We believe global economic growth will accelerate, providing tailwinds for equities and other risk assets.
2017 is likely to be a stock-pickers market, as we expect further diversion between individual securities.
Equity markets were mixed last week, with the S&P 500 Index down fractionally.1 Investors grew more wary about President-elect Trump’s increasing scrutiny of specific corporate policies and a possible push for higher tariffs. The health care sector suffered due to drug pricing concerns, while retail sectors were hurt by generally disappointing earnings results.
Forward Guidance Is Key for Earnings and Equity Prices
As the fourth quarter earnings season begins, we think earnings are improving, but we expect mixed results. We believe interest rates, the U.S. dollar, oil prices and wage rates will drive results over the course of 2017. For the current reporting quarter, we expect higher oil prices will benefit energy and related sectors, and think the stronger dollar will present a headwind for larger multinationals.
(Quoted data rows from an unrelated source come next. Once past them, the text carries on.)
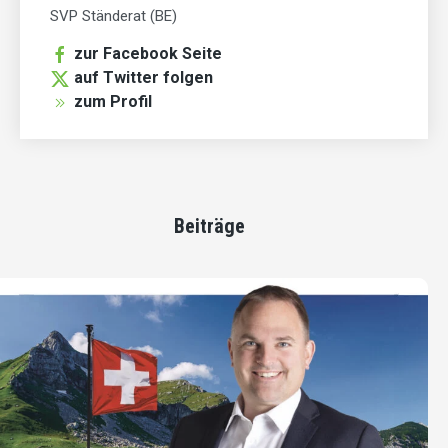
SVP Ständerat (BE)
zur Facebook Seite
auf Twitter folgen
zum Profil
Beiträge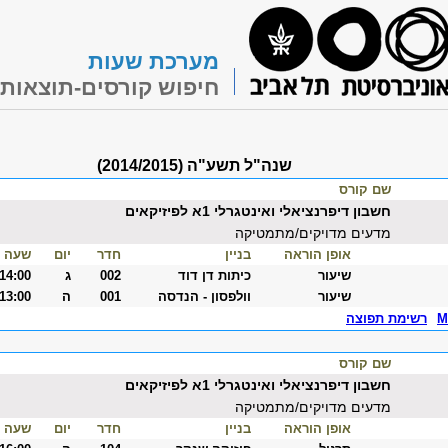
מערכת שעות
חיפוש קורסים-תוצאות
שנה"ל תשע"ה (2014/2015)
שם קורס
חשבון דיפרנציאלי ואינטגרלי 1א לפיזיקאים
מדעים מדויקים/מתמטיקה
אופן הוראה
בניין
חדר
יום
שעה
שיעור
כיתות דן דוד
002
ג
-14:00
שיעור
וולפסון - הנדסה
001
ה
-13:00
M
רשימת תפוצה
שם קורס
חשבון דיפרנציאלי ואינטגרלי 1א לפיזיקאים
מדעים מדויקים/מתמטיקה
אופן הוראה
בניין
חדר
יום
שעה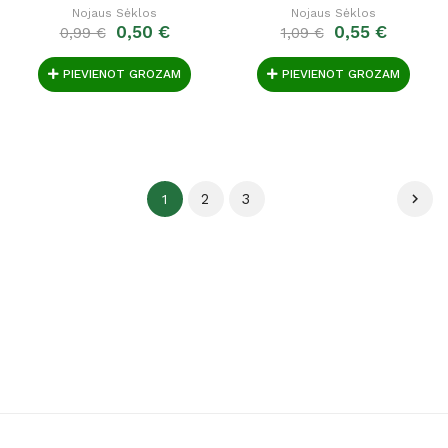
Nojaus Sėklos
Nojaus Sėklos
0,50 €
0,55 €
0,99 €
1,09 €
PIEVIENOT GROZAM
PIEVIENOT GROZAM
2
3

1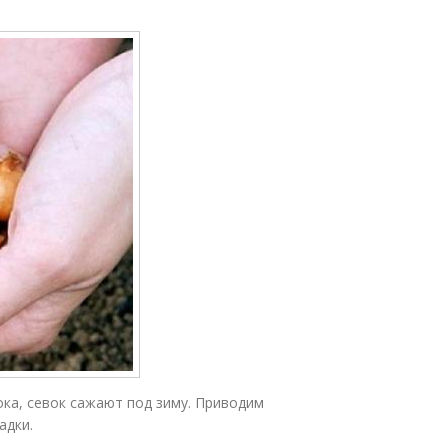
ока, севок сажают под зиму. Приводим
адки.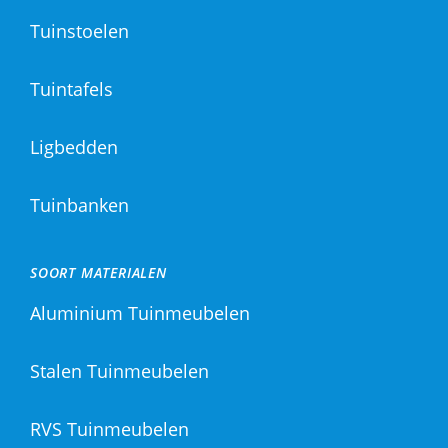
Tuinstoelen
Tuintafels
Ligbedden
Tuinbanken
SOORT MATERIALEN
Aluminium Tuinmeubelen
Stalen Tuinmeubelen
RVS Tuinmeubelen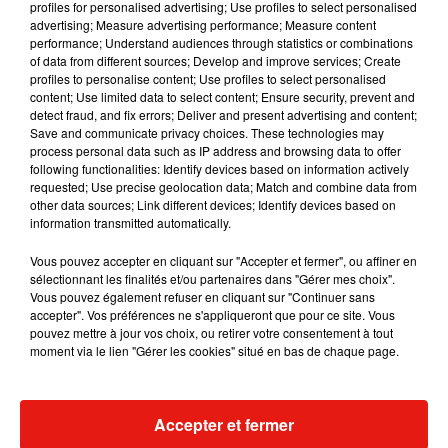
profiles for personalised advertising; Use profiles to select personalised
au micro de Zane Lowe, lors de son émission
Beats 1
,
advertising; Measure advertising performance; Measure content
expliquant que des changements dans sa vie l’empêchaient
performance; Understand audiences through statistics or combinations
of data from different sources; Develop and improve services; Create
d’être absente trop longtemps des siens.
"Les changements
profiles to personalise content; Use profiles to select personalised
ne sont pas arrivés que dans ma carrière, mais aussi dans
content; Use limited data to select content; Ensure security, prevent and
ma vie. Je vis des choses très intenses dans ma famille en ce
detect fraud, and fix errors; Deliver and present advertising and content;
Save and communicate privacy choices. These technologies may
moment, et je ne peux pas partir sur une longue tournée sans
process personal data such as IP address and browsing data to offer
possibilité de rentrer chez moi si une urgence se déclare. Ce
following functionalities: Identify devices based on information actively
n’est pas ma priorité, et par le passé, mes fans ont respecté
requested; Use precise geolocation data; Match and combine data from
other data sources; Link different devices; Identify devices based on
cela. Je devais prendre une décision. J
’en suis à ce moment
information transmitted automatically.
où il y a de grosses interrogations et où l’on découvre ce
qui est important pour moi et ma famille. Je dois avoir un
Vous pouvez accepter en cliquant sur "Accepter et fermer", ou affiner en
sélectionnant les finalités et/ou partenaires dans "Gérer mes choix".
moment pour décompresser en dehors de mes tournées,
Vous pouvez également refuser en cliquant sur "Continuer sans
et il est important de comprendre cela
"
, a-t-elle en effet
accepter". Vos préférences ne s'appliqueront que pour ce site. Vous
confié, faisant référence à la récidive du cancer de sa mère
pouvez mettre à jour vos choix, ou retirer votre consentement à tout
moment via le lien "Gérer les cookies" situé en bas de chaque page.
qui est survenue cette année.
À l'heure actuelle,
Taylor
Swift
admet
"ne pas savoir ce qui va se passer".
Accepter et fermer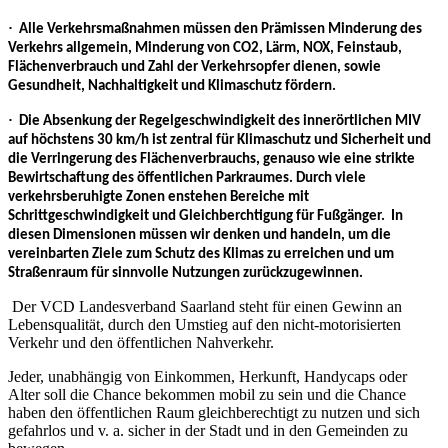
·
Alle Verkehrsmaßnahmen müssen den Prämissen Minderung des
Verkehrs allgemein, Minderung von CO2, Lärm, NOX, Feinstaub,
Flächenverbrauch und Zahl der Verkehrsopfer dienen, sowie
Gesundheit, Nachhaltigkeit und Klimaschutz fördern.
·
Die Absenkung der Regelgeschwindigkeit des innerörtlichen MIV
auf höchstens 30 km/h ist zentral für Klimaschutz und Sicherheit und
die Verringerung des Flächenverbrauchs, genauso wie eine strikte
Bewirtschaftung des öffentlichen Parkraumes. Durch viele
verkehrsberuhigte Zonen enstehen Bereiche mit
Schrittgeschwindigkeit und Gleichberchtigung für Fußgänger. In
diesen Dimensionen müssen wir denken und handeln, um die
vereinbarten Ziele zum Schutz des Klimas zu erreichen und um
Straßenraum für sinnvolle Nutzungen zurückzugewinnen.
Der VCD Landesverband Saarland steht für einen Gewinn an
Lebensqualität, durch den Umstieg auf den nicht-motorisierten
Verkehr und den öffentlichen Nahverkehr.
Jeder, unabhängig von Einkommen, Herkunft, Handycaps oder
Alter soll die Chance bekommen mobil zu sein und die Chance
haben den öffentlichen Raum gleichberechtigt zu nutzen und sich
gefahrlos und v. a. sicher in der Stadt und in den Gemeinden zu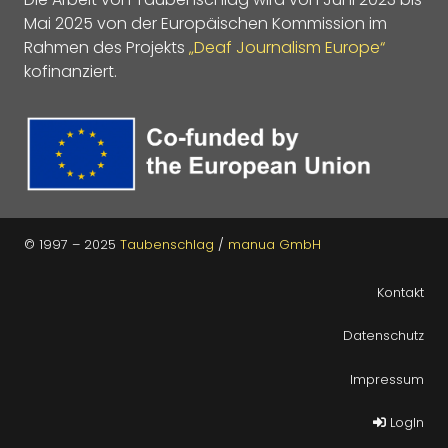
Mai 2025 von der Europäischen Kommission im
Rahmen des Projekts
„Deaf Journalism Europe“
kofinanziert.
© 1997 – 2025
Taubenschlag
/
manua GmbH
Kontakt
Datenschutz
Impressum
LogIn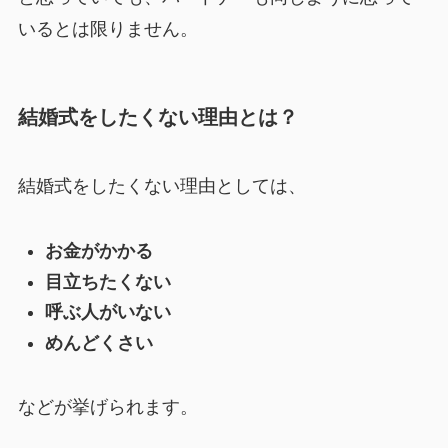
いるとは限りません。
結婚式をしたくない理由とは？
結婚式をしたくない理由としては、
お金がかかる
目立ちたくない
呼ぶ人がいない
めんどくさい
などが挙げられます。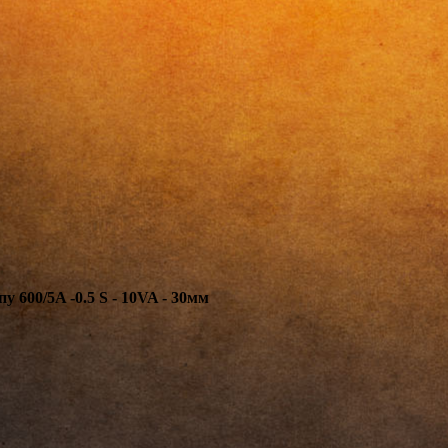
600/5A -0.5 S - 10VA - 30мм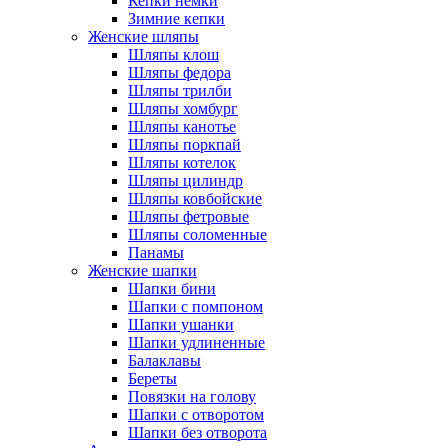
Кепки немки
Зимние кепки
Женские шляпы
Шляпы клош
Шляпы федора
Шляпы трилби
Шляпы хомбург
Шляпы канотье
Шляпы поркпай
Шляпы котелок
Шляпы цилиндр
Шляпы ковбойские
Шляпы фетровые
Шляпы соломенные
Панамы
Женские шапки
Шапки бини
Шапки с помпоном
Шапки ушанки
Шапки удлиненные
Балаклавы
Береты
Повязки на голову
Шапки с отворотом
Шапки без отворота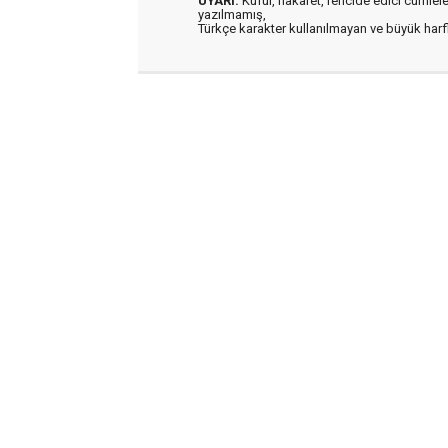
UYARI:
Küfür, hakaret, rencide edici cümleler 
yazılmamış,
Türkçe karakter kullanılmayan ve büyük har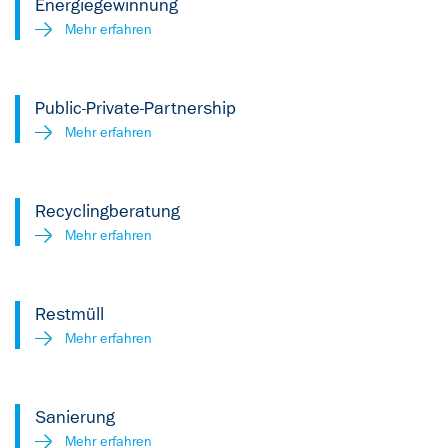
Energiegewinnung
Mehr erfahren
Public-Private-Partnership
Mehr erfahren
Recyclingberatung
Mehr erfahren
Restmüll
Mehr erfahren
Sanierung
Mehr erfahren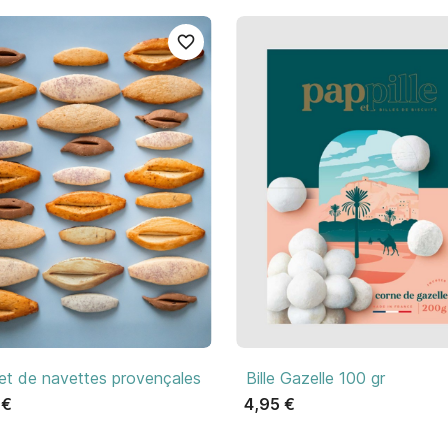
favorite_border

Aperçu rapide

Aperçu rapide
et de navettes provençales
Bille Gazelle 100 gr
 €
4,95 €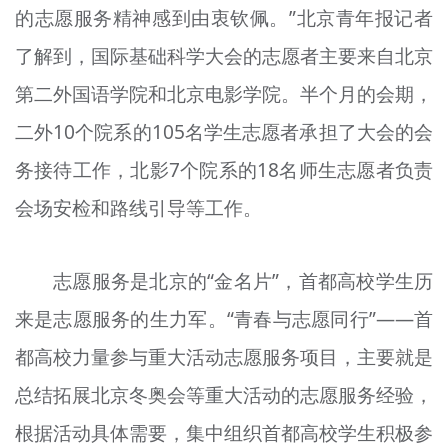
的志愿服务精神感到由衷钦佩。”北京青年报记者
了解到，国际基础科学大会的志愿者主要来自北京
第二外国语学院和北京电影学院。半个月的会期，
二外10个院系的105名学生志愿者承担了大会的会
务接待工作，北影7个院系的18名师生志愿者负责
会场安检和路线引导等工作。
志愿服务是北京的“金名片”，首都高校学生历
来是志愿服务的生力军。“青春与志愿同行”——首
都高校力量参与重大活动志愿服务项目，主要就是
总结拓展北京冬奥会等重大活动的志愿服务经验，
根据活动具体需要，集中组织首都高校学生积极参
Furthermore, we are closely watching forward guidance. Investors will scrutinize earnings statements for hints about what corporate management teams expect in terms of possible tax reform, regulatory changes and economic growth. These factors are likely to drive capital spending, hiring plans and a range of other corporate actions that could affect equity prices.
Overall, both consumer and business confidence appears high, and corporate earnings and economic growth should accelerate in 2017. This should produce tailwinds for stock prices, but gains are likely to be uneven and more company-specific compared to recent years.
Weekly Top Themes
- Rising wage inflation brings positives and negatives. Rising wages are good news for consumer spending, but they may drag down corporate profitability.
- We expect action on the “Trump Agenda,” but with little economic impact until 2018. We expect the new president and Congress to aggressively move on tax reform and fiscal stimulus. Such legislation is complex and it will take time to take effect, so any results won’t be felt until next year. Investors are hoping that fiscal stimulus will offset tighter monetary policy, allowing growth to accelerate. The risks are that the economy slows before fiscal stimulus can take effect or decreasing liquidity becomes a problem for financial markets.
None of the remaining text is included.